Table 2 Detection limit and quantitation limit of capsaicin (0.1 mg/kg)
3.3 Precision
Configure a mixed standard solution of 0.5 ng/mL and 10 ng/mL capsaicin, and inject the sample 6 times continuously to check the repeatability of retention time and peak area. The results are as shown in the figure below: the RSD of the retention time is less than 0.1%, and the RSD of the peak area is less than 4.9 %, the instrument precision is good.
Figure 3 Retention time and peak area stability of 0.5 and 10 ng/mL mixed standard solutions
3.4 Sample test
Take 1g soybean oil sample (n=3), pre-process according to section 2.3 and then run the test on the machine. The blank and sample test results are as shown in the figure below: within the corresponding retention time, none of the three capsaicinoids were detected.
Figure 4 TIC spectra of blank and soybean oil samples
Figure 5 Soybean oil sample batch processing
Figure 6 50 ng/mL soybean oil sample spiked MRM overlay spectrum
3.5 Accuracy
Select capsaicin compound standard solutions with spiked concentrations of 5 and 40 ng/mL, use the same sample processing method, and inject 4 consecutive injections to examine the recovery rate of each concentration. The results are shown in the figure below: the recovery rate is above 70%.
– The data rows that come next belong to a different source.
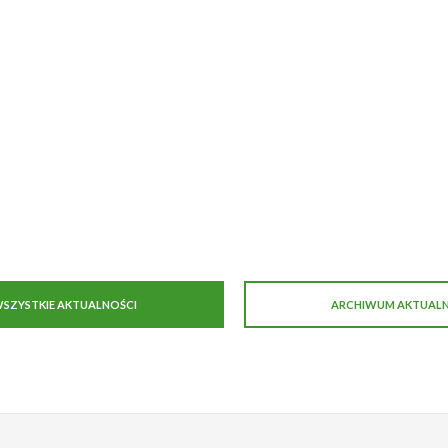
SZYSTKIE AKTUALNOŚCI
ARCHIWUM AKTUALN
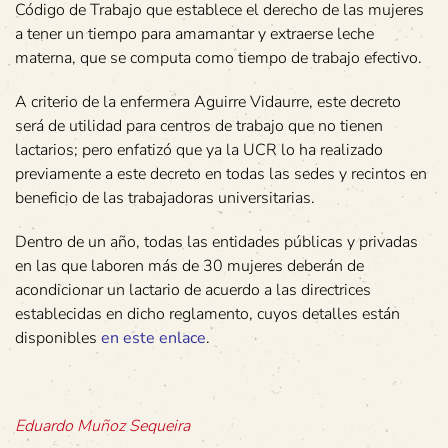
Código de Trabajo que establece el derecho de las mujeres
a tener un tiempo para amamantar y extraerse leche
materna, que se computa como tiempo de trabajo efectivo.
A criterio de la enfermera Aguirre Vidaurre, este decreto
será de utilidad para centros de trabajo que no tienen
lactarios; pero enfatizó que ya la UCR lo ha realizado
previamente a este decreto en todas las sedes y recintos en
beneficio de las trabajadoras universitarias.
Dentro de un año, todas las entidades públicas y privadas
en las que laboren más de 30 mujeres deberán de
acondicionar un lactario de acuerdo a las directrices
establecidas en dicho reglamento, cuyos detalles están
disponibles
en este enlace
.
Eduardo Muñoz Sequeira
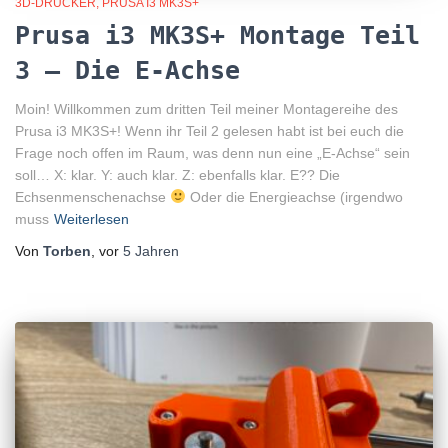
3D-DRUCKER
PRUSA I3 MK3S+
Prusa i3 MK3S+ Montage Teil
3 – Die E-Achse
Moin! Willkommen zum dritten Teil meiner Montagereihe des
Prusa i3 MK3S+! Wenn ihr Teil 2 gelesen habt ist bei euch die
Frage noch offen im Raum, was denn nun eine „E-Achse“ sein
soll… X: klar. Y: auch klar. Z: ebenfalls klar. E?? Die
Echsenmenschenachse
Oder die Energieachse (irgendwo
muss
Weiterlesen
Von
Torben
, vor
5 Jahren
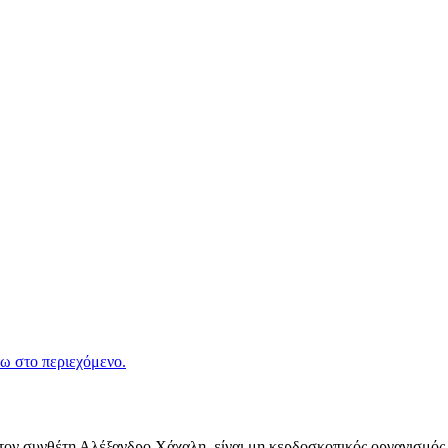
ω στο περιεχόμενο.
ν συνθέτη Αλέξανδρο Χάχαλη, είναι μη κερδοσκοπικός οργανισμός π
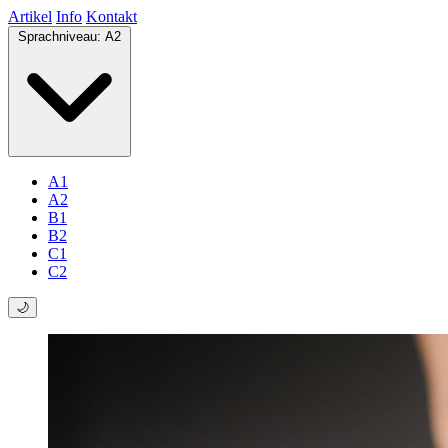
Artikel
Info
Kontakt
Sprachniveau:
A2
A1
A2
B1
B2
C1
C2
🌙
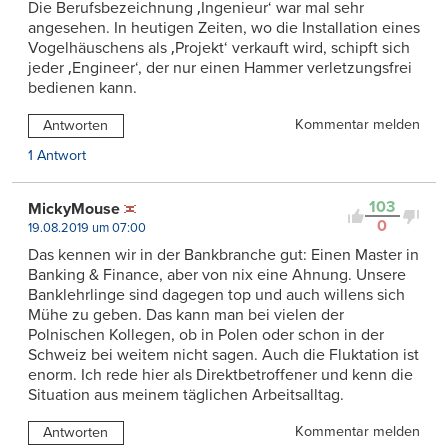
Die Berufsbezeichnung ‚Ingenieur‘ war mal sehr
angesehen. In heutigen Zeiten, wo die Installation eines
Vogelhäuschens als ‚Projekt‘ verkauft wird, schipft sich
jeder ‚Engineer‘, der nur einen Hammer verletzungsfrei
bedienen kann.
Kommentar melden
Antworten
1 Antwort
103
MickyMouse
0
19.08.2019 um 07:00
Das kennen wir in der Bankbranche gut: Einen Master in
Banking & Finance, aber von nix eine Ahnung. Unsere
Banklehrlinge sind dagegen top und auch willens sich
Mühe zu geben. Das kann man bei vielen der
Polnischen Kollegen, ob in Polen oder schon in der
Schweiz bei weitem nicht sagen. Auch die Fluktation ist
enorm. Ich rede hier als Direktbetroffener und kenn die
Situation aus meinem täglichen Arbeitsalltag.
Kommentar melden
Antworten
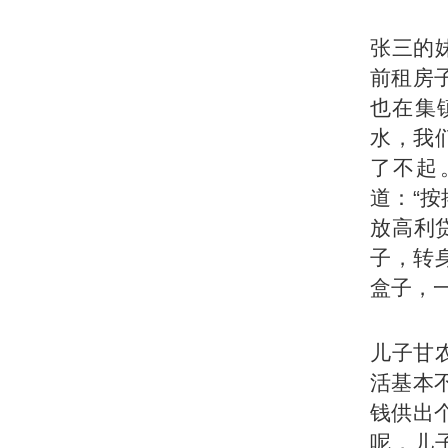
张三的
前租房
也在集
水，我
了不起
道：“
放高利
子，转
盒子，
儿子甘
活基本
钱供出
呢，儿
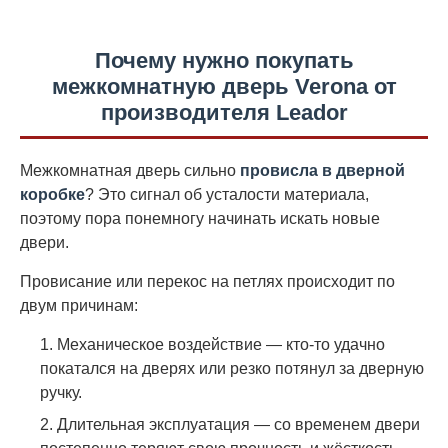
Почему нужно покупать
межкомнатную дверь Verona от
производителя Leador
Межкомнатная дверь сильно
провисла в дверной
коробке
? Это сигнал об усталости материала,
поэтому пора понемногу начинать искать новые
двери.
Провисание или перекос на петлях происходит по
двум причинам:
Механическое воздействие — кто-то удачно
покатался на дверях или резко потянул за дверную
ручку.
Длительная эксплуатация — со временем двери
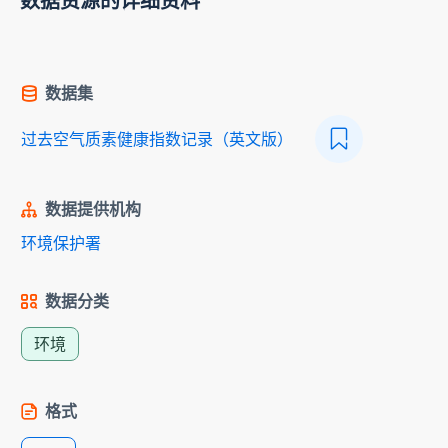
数据资源的详细资料
数据集
过去空气质素健康指数记录（英文版）
数据提供机构
环境保护署
数据分类
环境
格式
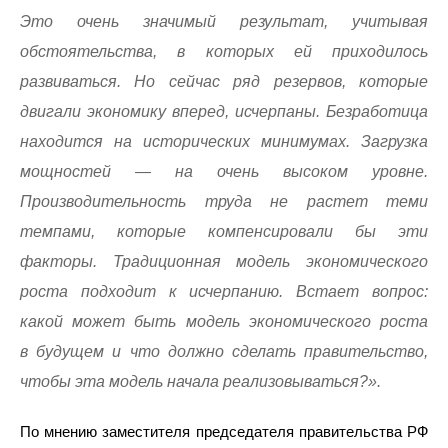
Это очень значимый результат, учитывая
обстоятельства, в которых ей приходилось
развиваться. Но сейчас ряд резервов, которые
двигали экономику вперед, исчерпаны. Безработица
находится на исторических минимумах. Загрузка
мощностей — на очень высоком уровне.
Производительность труда не растет теми
темпами, которые компенсировали бы эти
факторы. Традиционная модель экономического
роста подходит к исчерпанию. Встает вопрос:
какой может быть модель экономического роста
в будущем и что должно сделать правительство,
чтобы эта модель начала реализовываться?».
По мнению заместителя председателя правительства РФ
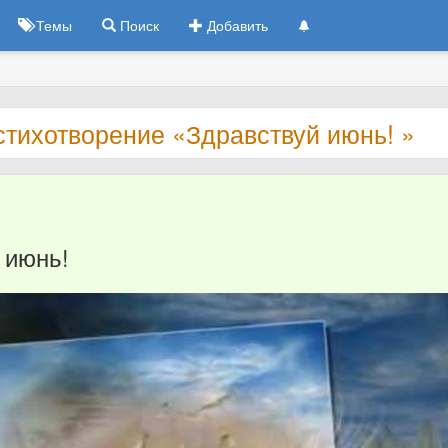
Темы
Поиск
Добавить
стихотворение «Здравствуй июнь! »
 июнь!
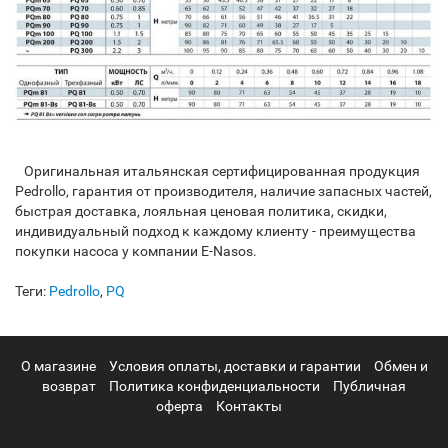
Оригинальная итальянская сертифицированная продукция
Pedrollo, гарантия от производителя, наличие запасных частей,
быстрая доставка, лояльная ценовая политика, скидки,
индивидуальный подход к каждому клиенту - преимущества
покупки насоса у компании E-Nasos.
Теги:
Pedrollo
,
PQ
О магазине
Условия оплаты, доставки и гарантии
Обмен и
возврат
Политика конфиденциальности
Публичная
оферта
Контакты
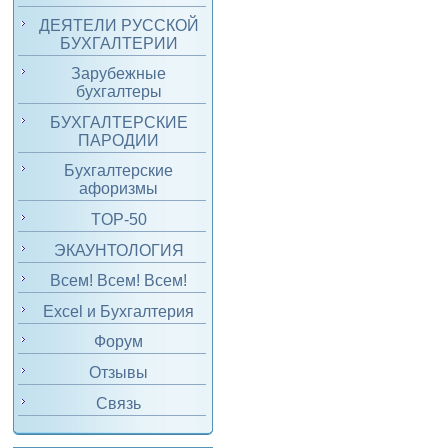
ДЕЯТЕЛИ РУССКОЙ
БУХГАЛТЕРИИ
Зарубежные
бухгалтеры
БУХГАЛТЕРСКИЕ
ПАРОДИИ
Бухгалтерские
афоризмы
TOP-50
ЭКАУНТОЛОГИЯ
Всем! Всем! Всем!
Excel и Бухгалтерия
Форум
Отзывы
Связь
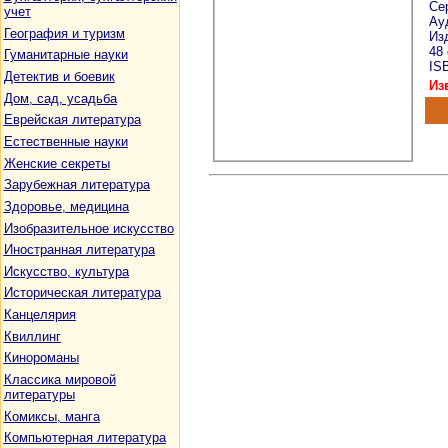
Се
учет
Ау
География и туризм
Изд
48
Гуманитарные науки
ISB
Детектив и боевик
Из
Дом, сад, усадьба
Еврейская литература
Естественные науки
Женские секреты
Зарубежная литература
Здоровье, медицина
Изобразительное искусство
Иностранная литература
Искусство, культура
Историческая литература
Канцелярия
Квиллинг
Кинороманы
Классика мировой
литературы
Комиксы, манга
Компьютерная литература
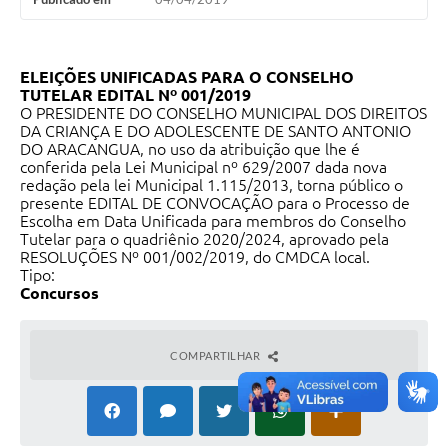
ELEIÇÕES UNIFICADAS PARA O CONSELHO
TUTELAR EDITAL Nº 001/2019
O PRESIDENTE DO CONSELHO MUNICIPAL DOS DIREITOS
DA CRIANÇA E DO ADOLESCENTE DE SANTO ANTONIO
DO ARACANGUA, no uso da atribuição que lhe é
conferida pela Lei Municipal nº 629/2007 dada nova
redação pela lei Municipal 1.115/2013, torna público o
presente EDITAL DE CONVOCAÇÃO para o Processo de
Escolha em Data Unificada para membros do Conselho
Tutelar para o quadriênio 2020/2024, aprovado pela
RESOLUÇÕES Nº 001/002/2019, do CMDCA local.
Tipo:
Concursos
COMPARTILHAR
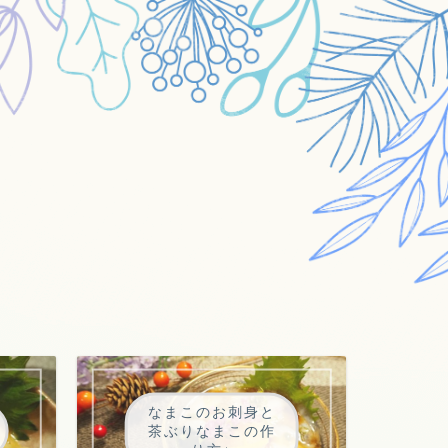
なまこのお刺身と
茶ぶりなまこの作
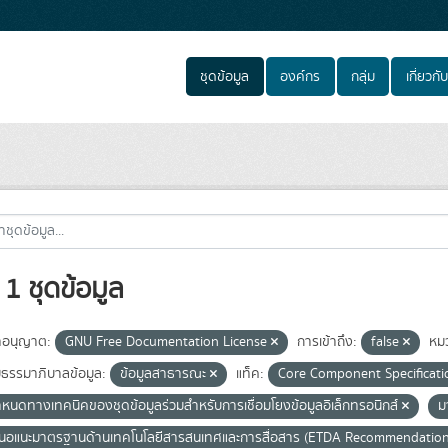
ชุดข้อมูล
องค์กร
กลุ่ม
เกี่ยวกับ
1 ชุดข้อมูล
อนุญาต:
GNU Free Documentation License
การเข้าถึง:
false
หม
มธรรมาภิบาลข้อมูล:
ข้อมูลสาธารณะ
แท็ค:
Core Component Specificatio
ำหนดทางเทคนิคของชุดข้อมูลร่วมสำหรับการเชื่อมโยงข้อมูลอิเล็กทรอนิกส์
ม
สนอแนะมาตรฐานด้านเทคโนโลยีสารสนเทศและการสื่อสาร (ETDA Recommendatio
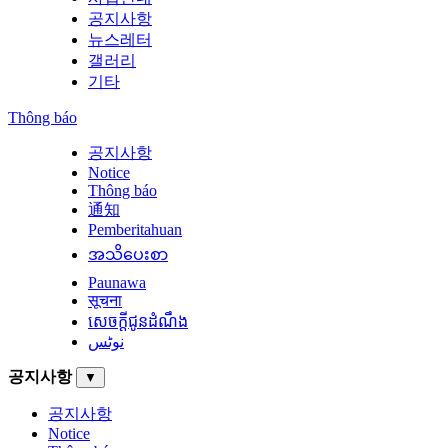
공지사항
뉴스레터
갤러리
기타
Thông báo
공지사항
Notice
Thông báo
通知
Pemberitahuan
အသိပေးစာ
Paunawa
सूचना
សេចក្តីជូនដំណឹង
نوٹس
공지사항
▼
공지사항
Notice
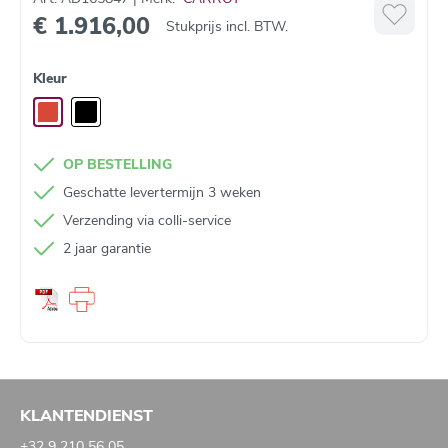
€ 1.916,00
Stukprijs incl. BTW.
Kleur
OP BESTELLING
Geschatte levertermijn 3 weken
Verzending via colli‑service
2 jaar garantie
KLANTENDIENST
+32 9 210 56 05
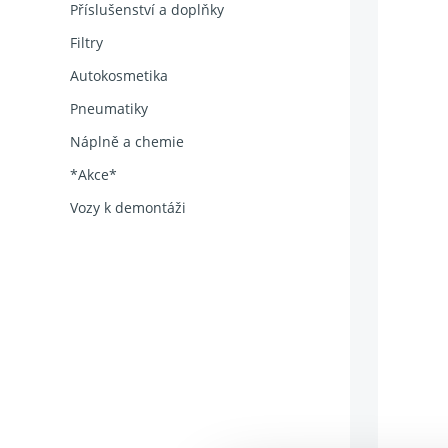
Příslušenství a doplňky
Filtry
Autokosmetika
Pneumatiky
Náplně a chemie
*Akce*
Vozy k demontáži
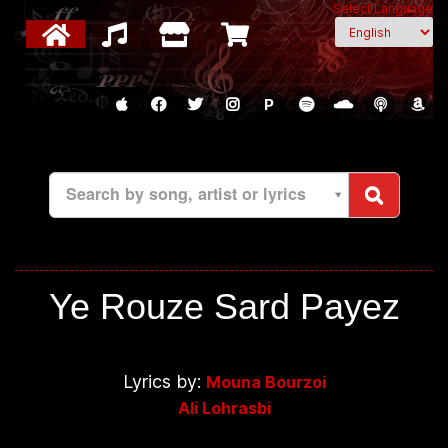
Select Language
P
Search by song, artist or lyrics
Ye Rouze Sard Payez
Lyrics by:
Mouna Bourzoi
Ali Lohrasbi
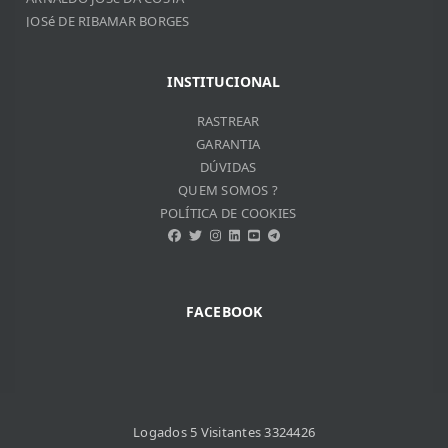
JOSé DE RIBAMAR BORGES
VITOR DO VALLE SOUZA
REBECA SILVESTRINI DIAS
INSTITUCIONAL
RASTREAR
GARANTIA
DÚVIDAS
QUEM SOMOS ?
POLÍTICA DE COOKIES
FACEBOOK
Logados 5 Visitantes 3324426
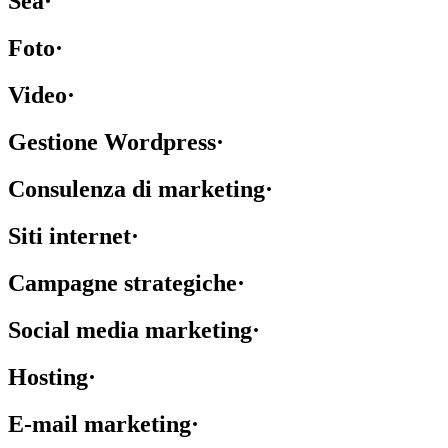
Sea
·
Foto
·
Video
·
Gestione Wordpress
·
Consulenza di marketing
·
Siti internet
·
Campagne strategiche
·
Social media marketing
·
Hosting
·
E-mail marketing
·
Figure 7 Edible fat spiked recovery rate batch processing
4 Conclusion
This article established a method for the determination of capsaicin compounds in edible oils using the EXPEC 5210 triple quadrupole liquid mass spectrometer of EXPEC Technology, to examine the linearity, sensitivity, precision and recovery rate of the method. The results show that: the standard curves of the three capsaicin compounds have good linearity in the range of 0.1-100 ng/mL, and the correlation coefficients R2 are all greater than 0.995; The detection limit is 0.012-0.015 g/kg, the quantification limit is 0.039-0.050 g/kg; the retention time RSD is within 0.1%, and the peak area RSD is within 4.9%; The standard recovery rate is above 70%; all meet the standard requirements. This method can perform rapid, accurate and sensitive quantitative analysis of capsaicin compounds in edible oils and fats.